09 julho 2020

"volta"

No dia em que a palavra mágica foi "volta", escrevi este texto a mostrar um pouco dos bastidores da aventura que é o grupo "Enciclopédia Ilustrada" do facebook:

Então? Então? Então? Na Enciclopédia Ilustrada a palavra do dia é #volta, e ninguém se lembra de falar das voltas ao alfabeto que andamos a dar vai fazer agora cinco anos?

Do Júlio Verne lembraram-se todos, mas das nossas voltas ao mundo... tsss tsss tsss, são tão século XIX, vocês!

Só escapa o colega Cristovam, que falou na Volta ao Dia em 80 Mundos: fantástica definição do que aqui fazemos.

E agora, muito rapidamente porque o tema #volta já passou o seu prazo de validade, partilho algumas recordações pessoais desta aventura:


Não sei quando é que o Vítor me passou a criança para as mãos, "ai, é só escolher uma palavrinha por dia, pronto". Lembro-me do fascínio do primeiro dia: propus uma palavra, e dezenas de pessoas escreveram posts muito bons sobre aquele tema. O fascínio, e a descoberta da minha responsabilidade. Lembro-me da paciência da Sónia a ensinar-me o b-a-ba disto (obrigada, Sónia!). Lembro-me - com muita vergonha - daquela vez em que decidi ser engraçadinha e num dia D propus "des-" (des-culpem! des-culpem!).
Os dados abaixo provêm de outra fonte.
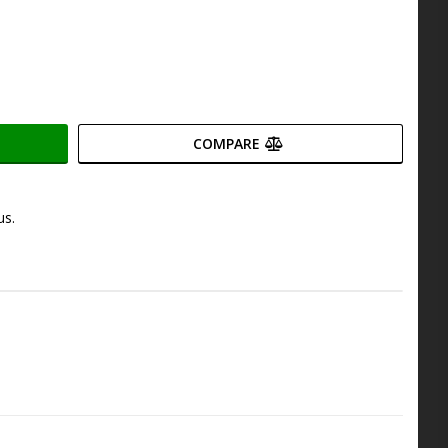
COMPARE
us.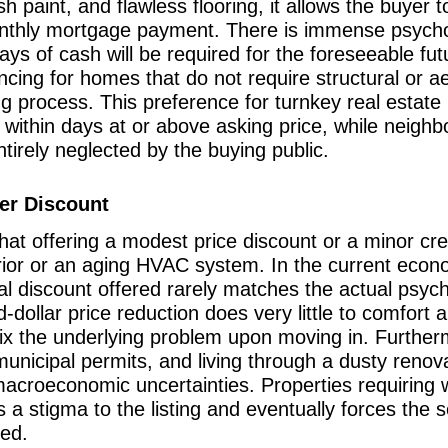
paint, and flawless flooring, it allows the buyer to 
monthly mortgage payment. There is immense psychol
lays of cash will be required for the foreseeable f
ncing for homes that do not require structural or a
ing process. This preference for turnkey real estate
within days at or above asking price, while neighbo
irely neglected by the buying public.
per Discount
hat offering a modest price discount or a minor cred
ior or an aging HVAC system. In the current econom
cal discount offered rarely matches the actual psych
-dollar price reduction does very little to comfor
fix the underlying problem upon moving in. Furtherm
unicipal permits, and living through a dusty renov
 macroeconomic uncertainties. Properties requiring 
 a stigma to the listing and eventually forces the 
ted.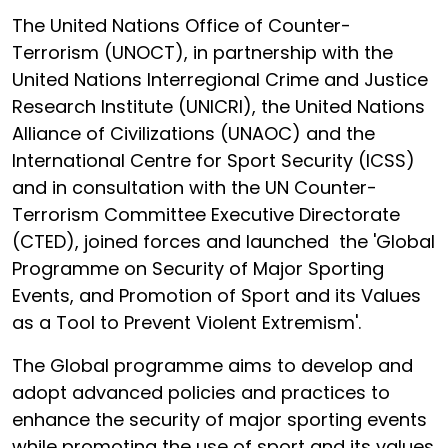
The United Nations Office of Counter-
Terrorism (UNOCT), in partnership with the
United Nations Interregional Crime and Justice
Research Institute (UNICRI), the United Nations
Alliance of Civilizations (UNAOC) and the
International Centre for Sport Security (ICSS)
and in consultation with the UN Counter-
Terrorism Committee Executive Directorate
(CTED), joined forces and launched the 'Global
Programme on Security of Major Sporting
Events, and Promotion of Sport and its Values
as a Tool to Prevent Violent Extremism'.
The Global programme aims to develop and
adopt advanced policies and practices to
enhance the security of major sporting events
while promoting the use of sport and its values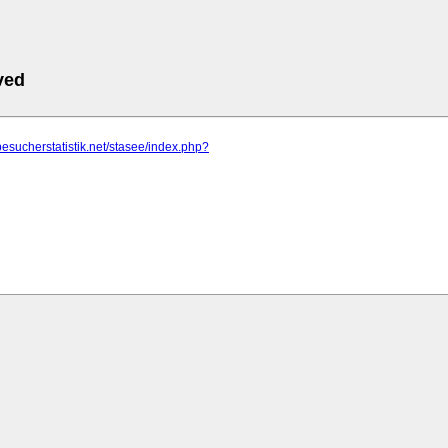
ved
besucherstatistik.net/stasee/index.php?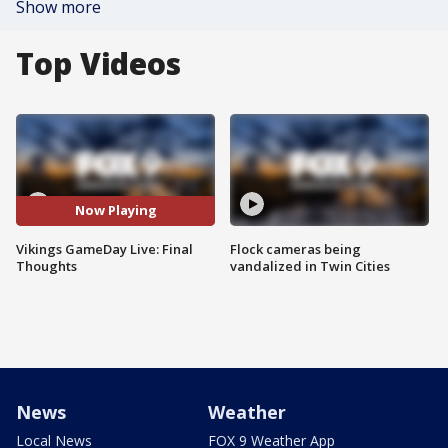
Show more
Top Videos
Now Playing
Vikings GameDay Live: Final
Flock cameras being
Thoughts
vandalized in Twin Cities
News
Weather
Local News
FOX 9 Weather App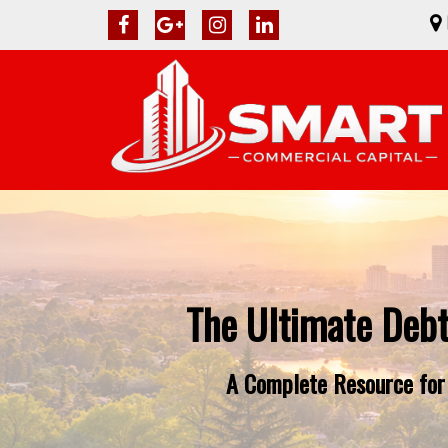
The Ultimate Debt
A Complete Resource for 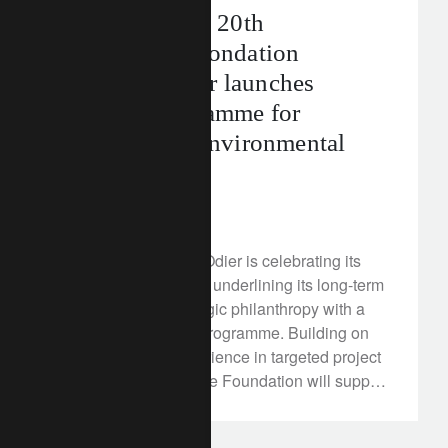
Celebrating its 20th
anniversary: Fondation
Lombard Odier launches
funding programme for
international environmental
projects
July 15, 2025
Fondation Lombard Odier is celebrating its
20th anniversary and underlining its long-term
commitment to strategic philanthropy with a
new environmental programme. Building on
two decades of experience in targeted project
funding, from 2025 the Foundation will support
international initiatives that combine climate
protection with tangible social benefits.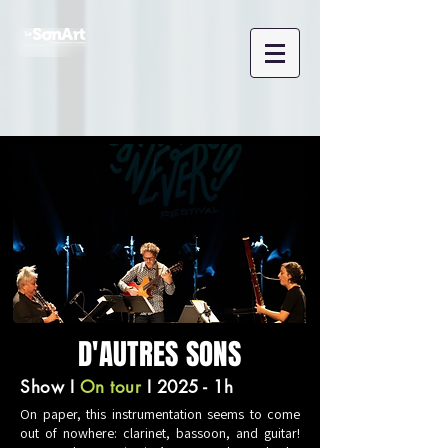
D'AUTRES SONS
Show
I
On tour
I 2025 - 1h
On paper, this instrumentation seems to come
out of nowhere: clarinet, bassoon, and guitar!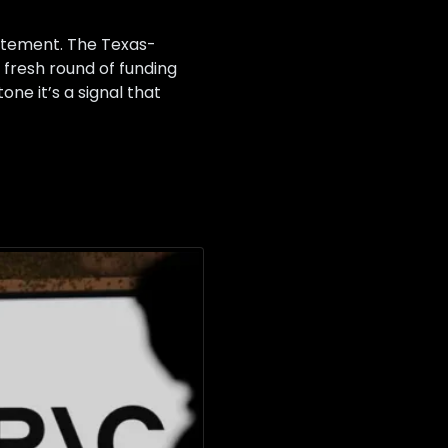
tatement. The Texas-
a fresh round of funding
ne it’s a signal that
Lembro-me da aflição repetida de encontrar uma palavra que começasse por determinada letra tendo simultaneamente algo a ver com a efeméride importante do dia (K no dia dos oceanos; krill?) - até ao momento glorioso em que decidimos que podíamos escapar ao totalitarismo do abecedário, e fazer "especiais". Ah, as efemérides: mais uns aninhos disto, e começo a saber de cor essa parte da wikipedia...

Com o tempo comecei a ganhar um certo calo: já consigo avaliar melhor as palavras que vão correr mal (por exemplo: que vão dar azo a posts escritos por impulso, sem pensar se é uma publicação que enriquece o grupo; ou que são demasiado complexas e não vão dar muitos posts), e as palavras que têm tudo para correr muito bem. Mesmo assim, ainda me surpreendo quando corre tudo ao contrário do que tinha previsto ou temido (como Wittgenstein ou Yardang, que foram dias excelentes). Lembro-me de a fase W X Y Z ser uma dor de cabeça já na altura em que entrei para o grupo dos que propunham a palavra do dia - e, espantosamente, depois de tantas voltas ao alfabeto ainda conseguimos propor palavras interessantes começadas por estas letras impossíveis.

Entretanto os antigos administradores foram-se afastando, e outros colegas ofereceram-se para ajudar a continuar as nossas voltas. Discretamente, um grupo "secreto" de colegas generosos encontra-se virtualmente quase todos os dias para fazer sugestões para o dia seguinte. Lembro alguns dos debates que temos tido, tais como polissemia versus tema único, ou sobre a melhor forma de propor os quinhentos anos da circum-navegação do Fernão de Magalhães. Lembro alguns momentos de muita risota, especialmente quando se aproxima sábado, dia de alguma brejeirice. Lembro em particular aquela semana em que nos permitimos um alinhamento malandro - Sexo / Trio / Ui - e quando chegou ao V ganhámos juízo e escolhemos Vagem em vez de Vulva. Enfim: aquele "ganhámos juízo" é uma maneira de dizer... Ainda dentro deste tema, lembro um Dildo que só não saiu num sábado porque tinham entrado recentemente muitos novos, e o tema podia dar barraca.

E assim vai a vida.

Desculpem repetir, mas o que tem de ser tem muita força: este grupo é um fenómeno. Um oásis de gratuidade, atenção aos outros e respeito mútuo para contrariar a época de egoísmo, utilitarismo, competição, e optimização do tempo. E a volta ao alfabeto parece o milagre da multiplicação dos peixes: quantas mais palavras servimos, mais palavras encontramos para servir. Mesmo as das malditas letras W X Y e Z.